» **YOUR GOAL**: What is the number of lines in the records that contain "Parque"? Give only that number.

» **INFORMATION**:
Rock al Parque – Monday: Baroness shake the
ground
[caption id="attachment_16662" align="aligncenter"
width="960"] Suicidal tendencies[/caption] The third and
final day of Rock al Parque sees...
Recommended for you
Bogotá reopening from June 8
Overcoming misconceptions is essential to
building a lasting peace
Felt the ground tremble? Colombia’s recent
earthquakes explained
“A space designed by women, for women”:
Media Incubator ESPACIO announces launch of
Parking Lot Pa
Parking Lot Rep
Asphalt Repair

» **RESPONSE FOR THIS EXERCISE**: 2